Definition 4: (Pool). A pool is the particular set of $LN$ , selected or created by the teacher in order to arrange a course about a particular topic.

Definition 5: (Domain Knowledge). The Domain Knowledge $DK$ is the set of all the $KI$ present in a pool.

Definition 6: (Cognitive State). The Cognitive State $CS$ is the set of all the $KI_\ell$ possessed by the student with respect to the given topic: $CS\subseteq DK {\rm .}$

Definition 7: (Student Model). The student model $SM$ is a pair: $SM = ( CS, LS)$ , where $CS$ is given in Definition 6 and $LS$ is given in Definition 2.

Definition 8: (Test). A Test is a set of $k$ items, i.e., questions, with $k \in {\cal N}$ . Each item is associated with a weight $Q_j \in {\cal R}$ . Each item has $m$ answers, with $m \in {\cal N} - \{0, 1\}$ , and each answer is associated with a weight $w_i\in {\cal R}$ . $S_{KI_\ell }$ is the score associated with a test: it assesses the student knowledge of the single $KI_\ell$ .

Let us point out that in our system, questions are currently related to the acquirement of a given knowledge item. Including questions into learning nodes treating such topics allows us to "contextualize" the questions.
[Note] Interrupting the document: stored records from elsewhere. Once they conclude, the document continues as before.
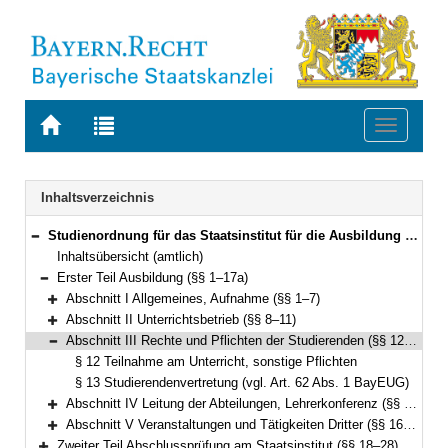
Zur
Zur
Toggle
Startseite
Trefferliste
navigati
von
der
BAYERN.RECHT
letzten
Navigation
Inhaltsverzeichnis
Suche
Studienordnung für das Staatsinstitut für die Ausbildung von Förderlehrern (Förderlehrerstudienordnung – FölSO) Vom 24. Juni 2008 (GVBl. S. 399) (KWMBl. I S. 183) BayRS 2038-3-4-9-1-K (§§ 1–32)
Bereich reduzieren
Inhaltsübersicht (amtlich)
Erster Teil Ausbildung (§§ 1–17a)
Bereich reduzieren
Abschnitt I Allgemeines, Aufnahme (§§ 1–7)
Bereich erweitern
Abschnitt II Unterrichtsbetrieb (§§ 8–11)
Bereich erweitern
Abschnitt III Rechte und Pflichten der Studierenden (§§ 12–13)
Bereich reduzieren
§ 12 Teilnahme am Unterricht, sonstige Pflichten
§ 13 Studierendenvertretung (vgl. Art. 62 Abs. 1 BayEUG)
Abschnitt IV Leitung der Abteilungen, Lehrerkonferenz (§§ 14–15)
Bereich erweitern
Abschnitt V Veranstaltungen und Tätigkeiten Dritter (§§ 16–17a)
Bereich erweitern
Zweiter Teil Abschlussprüfung am Staatsinstitut (§§ 18–28)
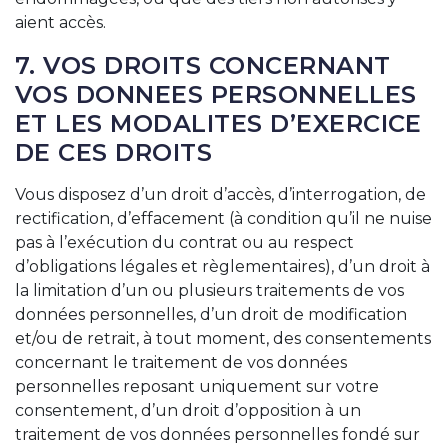
aient accès.
7. VOS DROITS CONCERNANT
VOS DONNEES PERSONNELLES
ET LES MODALITES D’EXERCICE
DE CES DROITS
Vous disposez d’un droit d’accès, d’interrogation, de
rectification, d’effacement (à condition qu’il ne nuise
pas à l’exécution du contrat ou au respect
d’obligations légales et règlementaires), d’un droit à
la limitation d’un ou plusieurs traitements de vos
données personnelles, d’un droit de modification
et/ou de retrait, à tout moment, des consentements
concernant le traitement de vos données
personnelles reposant uniquement sur votre
consentement, d’un droit d’opposition à un
traitement de vos données personnelles fondé sur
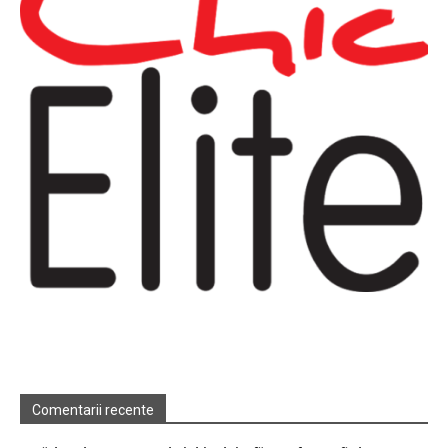
Comentarii recente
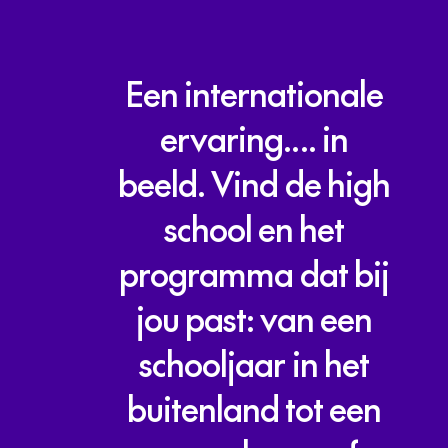
Een
internationale
ervaring....
in
beeld. Vind
de
high
school
en
het
programma
dat
bij
jou
past:
van
een
schooljaar
in
het
buitenland
tot
een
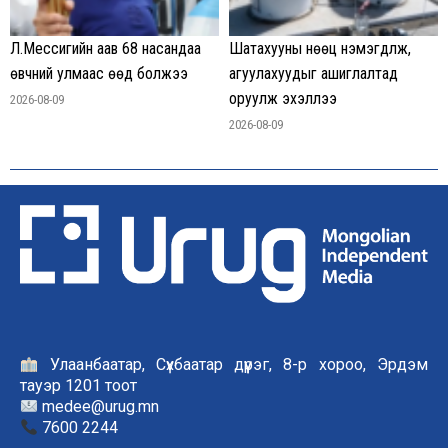
Л.Мессигийн аав 68 насандаа
Шатахууны нөөц нэмэгдүүлж,
өвчний улмаас өөд болжээ
агуулахуудыг ашиглалтад
оруулж эхэллээ
2026-08-09
2026-08-09
Улаанбаатар, Сүхбаатар дүүрэг, 8-р хороо, Эрдэм
тауэр 1201 тоот
medee@urug.mn
7600 2244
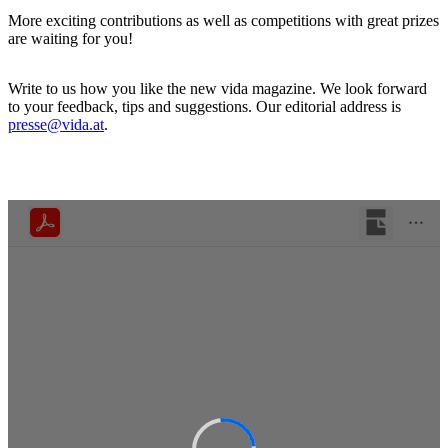
More exciting contributions as well as competitions with great prizes
are waiting for you!
Write to us how you like the new vida magazine. We look forward
to your feedback, tips and suggestions. Our editorial address is
presse@vida.at
.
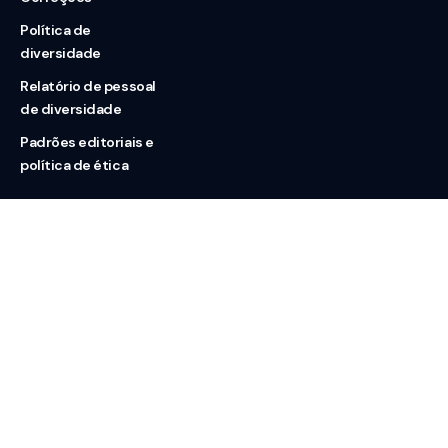
Política de
diversidade
Relatório de pessoal
de diversidade
Padrões editoriais e
política de ética
Nossas redes
Sobre nós
Contato
Doação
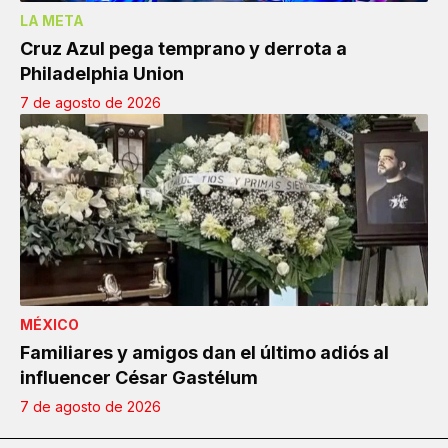
LA META
Cruz Azul pega temprano y derrota a
Philadelphia Union
7 de agosto de 2026
MÉXICO
Familiares y amigos dan el último adiós al
influencer César Gastélum
7 de agosto de 2026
However, the separation of the test from the learning nodes, ensuring the association of a given question with more than one knowledge item, can be feasible.
3.1 The Adaptation Engine
In this section, we show the mechanisms of the student model management, i.e., the initialization and the updating processes, and the related adaptation strategies.


3.1.1 Student Model Initialization At the first access to the system, the student fills in the Cognitive State Questionnaire consisting of some questions (see Definition 8), related to the knowledge items of the Domain. All the acquired knowledge items initialize the cognitive state $CS$ , which can also be an empty set, if the student does not know anything about the domain. The student also fills in the ILS Questionnaire whose results are used to initialize her own learning styles.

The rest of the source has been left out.